White box : on the prediction of collaborative filtering recommendation systems' performance

Paun, Iulia and Moshfeghi, Yashar and Ntarmos, Nikos (2023) White box : on the prediction of collaborative filtering recommendation systems' performance. ACM Transactions on Internet Technology, 23 (1). pp. 1-29. 3554979. ISSN 1533-5399 (https://doi.org/10.1145/3554979)

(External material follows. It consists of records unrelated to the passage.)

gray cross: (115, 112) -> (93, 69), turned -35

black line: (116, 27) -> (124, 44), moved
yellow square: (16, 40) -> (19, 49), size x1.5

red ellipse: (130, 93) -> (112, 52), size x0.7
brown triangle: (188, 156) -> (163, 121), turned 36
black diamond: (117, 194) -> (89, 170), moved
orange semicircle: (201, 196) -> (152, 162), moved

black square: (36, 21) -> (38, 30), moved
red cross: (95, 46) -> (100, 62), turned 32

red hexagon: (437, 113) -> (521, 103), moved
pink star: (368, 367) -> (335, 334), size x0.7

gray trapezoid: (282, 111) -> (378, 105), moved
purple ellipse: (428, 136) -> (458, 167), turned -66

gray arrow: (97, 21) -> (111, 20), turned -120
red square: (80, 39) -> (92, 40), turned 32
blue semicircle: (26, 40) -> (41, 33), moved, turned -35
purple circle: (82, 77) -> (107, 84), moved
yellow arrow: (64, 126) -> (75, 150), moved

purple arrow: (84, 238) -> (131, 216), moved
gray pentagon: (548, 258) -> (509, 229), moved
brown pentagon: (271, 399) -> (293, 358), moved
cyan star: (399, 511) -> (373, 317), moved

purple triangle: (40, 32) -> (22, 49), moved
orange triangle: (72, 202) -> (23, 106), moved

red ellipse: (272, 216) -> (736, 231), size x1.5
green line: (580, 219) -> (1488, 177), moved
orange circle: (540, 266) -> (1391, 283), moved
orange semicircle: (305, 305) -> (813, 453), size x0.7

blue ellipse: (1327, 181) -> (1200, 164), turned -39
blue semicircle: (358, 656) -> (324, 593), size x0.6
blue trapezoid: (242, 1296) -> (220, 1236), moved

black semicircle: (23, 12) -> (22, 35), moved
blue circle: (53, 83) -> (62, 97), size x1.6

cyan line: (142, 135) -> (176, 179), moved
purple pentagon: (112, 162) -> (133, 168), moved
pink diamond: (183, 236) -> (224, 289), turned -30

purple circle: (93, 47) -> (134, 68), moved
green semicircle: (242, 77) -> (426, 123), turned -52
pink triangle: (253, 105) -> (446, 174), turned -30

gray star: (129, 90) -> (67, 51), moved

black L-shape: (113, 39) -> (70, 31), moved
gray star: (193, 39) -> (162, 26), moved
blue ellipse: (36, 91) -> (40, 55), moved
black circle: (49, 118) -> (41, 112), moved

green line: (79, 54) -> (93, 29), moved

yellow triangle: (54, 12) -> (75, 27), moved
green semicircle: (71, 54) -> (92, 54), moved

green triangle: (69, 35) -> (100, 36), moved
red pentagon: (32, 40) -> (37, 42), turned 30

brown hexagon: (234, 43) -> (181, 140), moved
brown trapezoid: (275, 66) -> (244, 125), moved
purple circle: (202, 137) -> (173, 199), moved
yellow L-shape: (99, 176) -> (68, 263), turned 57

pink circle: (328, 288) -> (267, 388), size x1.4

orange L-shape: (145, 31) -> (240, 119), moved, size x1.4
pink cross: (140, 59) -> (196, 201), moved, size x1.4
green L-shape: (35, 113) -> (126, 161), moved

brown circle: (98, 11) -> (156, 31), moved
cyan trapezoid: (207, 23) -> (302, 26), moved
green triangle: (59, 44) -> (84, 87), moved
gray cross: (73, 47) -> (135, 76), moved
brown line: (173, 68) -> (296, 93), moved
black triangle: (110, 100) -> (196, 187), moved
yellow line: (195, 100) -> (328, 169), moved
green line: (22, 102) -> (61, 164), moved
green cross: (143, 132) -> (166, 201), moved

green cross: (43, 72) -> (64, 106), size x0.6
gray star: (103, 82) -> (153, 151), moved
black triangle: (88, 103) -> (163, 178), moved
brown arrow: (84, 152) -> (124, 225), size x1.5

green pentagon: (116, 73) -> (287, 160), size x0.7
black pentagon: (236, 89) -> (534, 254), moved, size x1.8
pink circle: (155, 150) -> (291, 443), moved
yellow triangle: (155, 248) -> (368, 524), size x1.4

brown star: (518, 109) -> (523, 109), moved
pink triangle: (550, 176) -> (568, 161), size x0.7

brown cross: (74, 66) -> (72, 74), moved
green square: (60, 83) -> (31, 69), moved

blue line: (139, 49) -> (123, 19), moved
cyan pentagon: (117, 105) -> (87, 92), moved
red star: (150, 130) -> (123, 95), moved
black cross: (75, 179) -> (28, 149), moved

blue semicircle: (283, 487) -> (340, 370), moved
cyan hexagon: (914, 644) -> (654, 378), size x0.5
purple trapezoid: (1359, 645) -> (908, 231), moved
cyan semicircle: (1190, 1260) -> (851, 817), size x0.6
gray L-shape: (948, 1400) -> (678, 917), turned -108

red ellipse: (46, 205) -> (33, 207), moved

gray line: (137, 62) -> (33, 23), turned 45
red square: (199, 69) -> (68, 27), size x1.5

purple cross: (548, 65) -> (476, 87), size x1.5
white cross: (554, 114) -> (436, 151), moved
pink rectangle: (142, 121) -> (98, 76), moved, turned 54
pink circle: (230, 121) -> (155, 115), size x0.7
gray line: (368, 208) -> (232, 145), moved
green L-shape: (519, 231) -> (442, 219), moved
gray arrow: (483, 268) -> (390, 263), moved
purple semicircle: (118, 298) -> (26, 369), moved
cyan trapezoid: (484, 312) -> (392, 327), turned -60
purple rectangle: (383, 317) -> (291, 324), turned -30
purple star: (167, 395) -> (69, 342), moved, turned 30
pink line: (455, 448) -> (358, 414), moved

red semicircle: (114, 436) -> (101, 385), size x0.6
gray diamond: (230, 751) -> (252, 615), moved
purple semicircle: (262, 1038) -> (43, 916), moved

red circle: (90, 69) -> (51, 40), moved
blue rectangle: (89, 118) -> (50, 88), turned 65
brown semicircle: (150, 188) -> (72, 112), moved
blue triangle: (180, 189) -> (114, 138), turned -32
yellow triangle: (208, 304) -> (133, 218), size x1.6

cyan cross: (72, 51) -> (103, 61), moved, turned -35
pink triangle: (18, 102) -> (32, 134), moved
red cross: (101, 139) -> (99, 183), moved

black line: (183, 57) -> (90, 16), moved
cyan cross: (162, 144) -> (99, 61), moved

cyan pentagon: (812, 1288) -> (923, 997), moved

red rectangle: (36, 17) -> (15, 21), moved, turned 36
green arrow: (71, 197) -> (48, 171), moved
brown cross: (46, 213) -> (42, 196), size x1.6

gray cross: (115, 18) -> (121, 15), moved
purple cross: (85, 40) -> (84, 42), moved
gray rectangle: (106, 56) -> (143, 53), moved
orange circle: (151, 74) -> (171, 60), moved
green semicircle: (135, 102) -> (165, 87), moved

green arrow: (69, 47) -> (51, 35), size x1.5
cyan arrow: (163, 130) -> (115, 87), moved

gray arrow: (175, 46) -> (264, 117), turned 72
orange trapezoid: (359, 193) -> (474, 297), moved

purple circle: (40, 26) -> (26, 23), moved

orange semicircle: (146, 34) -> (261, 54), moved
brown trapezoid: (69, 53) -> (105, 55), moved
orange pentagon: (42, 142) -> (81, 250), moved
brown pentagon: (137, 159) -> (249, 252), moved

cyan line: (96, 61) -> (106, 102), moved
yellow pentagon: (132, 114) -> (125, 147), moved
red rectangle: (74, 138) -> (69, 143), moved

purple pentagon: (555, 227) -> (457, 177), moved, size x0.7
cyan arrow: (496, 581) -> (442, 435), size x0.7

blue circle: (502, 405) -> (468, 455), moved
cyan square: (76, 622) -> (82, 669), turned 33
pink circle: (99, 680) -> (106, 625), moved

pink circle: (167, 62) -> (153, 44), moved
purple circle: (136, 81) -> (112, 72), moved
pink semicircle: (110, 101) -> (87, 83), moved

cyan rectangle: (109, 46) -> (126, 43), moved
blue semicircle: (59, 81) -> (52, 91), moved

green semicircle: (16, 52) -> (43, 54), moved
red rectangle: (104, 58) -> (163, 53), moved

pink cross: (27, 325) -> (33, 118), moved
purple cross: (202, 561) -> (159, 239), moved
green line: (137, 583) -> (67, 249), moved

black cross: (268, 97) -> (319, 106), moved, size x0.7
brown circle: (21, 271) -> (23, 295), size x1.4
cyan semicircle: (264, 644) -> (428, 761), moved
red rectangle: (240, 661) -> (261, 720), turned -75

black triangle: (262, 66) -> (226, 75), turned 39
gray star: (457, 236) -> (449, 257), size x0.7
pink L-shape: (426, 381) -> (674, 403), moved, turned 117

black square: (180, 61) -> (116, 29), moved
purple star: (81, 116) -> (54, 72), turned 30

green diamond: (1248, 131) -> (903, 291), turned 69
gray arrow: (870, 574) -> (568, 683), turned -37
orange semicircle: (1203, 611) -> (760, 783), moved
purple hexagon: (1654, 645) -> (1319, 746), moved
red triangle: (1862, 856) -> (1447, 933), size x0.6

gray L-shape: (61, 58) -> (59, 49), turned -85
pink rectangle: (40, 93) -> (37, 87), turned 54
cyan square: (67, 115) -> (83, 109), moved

[thumbnail of Paun-etal-ACTIT-2022-White-box-on-the-prediction-of-collaborative-filtering-recommendation]
Preview
Text. Filename: Paun_etal_ACTIT_2022_White_box_on_the_prediction_of_collaborative_filtering_recommendation.pdf
Accepted Author Manuscript
License: Strathprints license 1.0

Download (2MB)| Preview

Abstract

Collaborative Filtering (CF) recommendation algorithms are a popular solution to the information overload problem, aiding users in the item selection process. Relevant research has long focused on refining and improving these models to produce better (more effective) recommendations, and has converged on a methodology to predict their effectiveness on target datasets by evaluating them on random samples of the latter. However, predicting the efficiency of the solutions - especially with regard to their time- and resource-hungry training phase, whose requirements dwarf those of the prediction/recommendation phase - has received little to no attention in the literature. This article addresses this gap for a number of representative and highly popular CF models, including algorithms based on matrix factorization, k-nearest neighbors, co-clustering, and slope one schemes. To this end, we first study the computational complexity of the training phase of said CF models and derive time and space complexity equations. Then, using characteristics of the input and the aforementioned equations, we contribute a methodology for predicting the processing time and memory usage of their training phase. Our contributions further include an adaptive sampling strategy, to address the tradeoff between resource usage costs and prediction accuracy, and a framework that quantifies both the efficiency and effectiveness of CF. Finally, a systematic experimental evaluation demonstrates that our method outperforms state-of-the-art regression schemes by a considerable margin, with an overhead that is a small fraction of the overall requirements of CF training.